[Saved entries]
· · · · · · ·
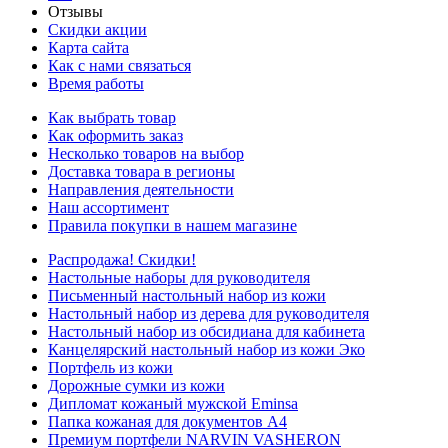
Отзывы
Скидки акции
Карта сайта
Как с нами связаться
Время работы
Как выбрать товар
Как оформить заказ
Несколько товаров на выбор
Доставка товара в регионы
Направления деятельности
Наш ассортимент
Правила покупки в нашем магазине
Распродажа! Скидки!
Настольные наборы для руководителя
Письменный настольный набор из кожи
Настольный набор из дерева для руководителя
Настольный набор из обсидиана для кабинета
Канцелярский настольный набор из кожи Эко
Портфель из кожи
Дорожные сумки из кожи
Дипломат кожаный мужской Eminsa
Папка кожаная для документов А4
Премиум портфели NARVIN VASHERON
· · · · · · ·
### [Exercise description]
Those lines above that contain the string "кожи" should be returned.

### [Solution for this exercise]
Письменный настольный набор из кожи
Канцелярский настольный набор из кожи Эко
Портфель из кожи
Дорожные сумки из кожи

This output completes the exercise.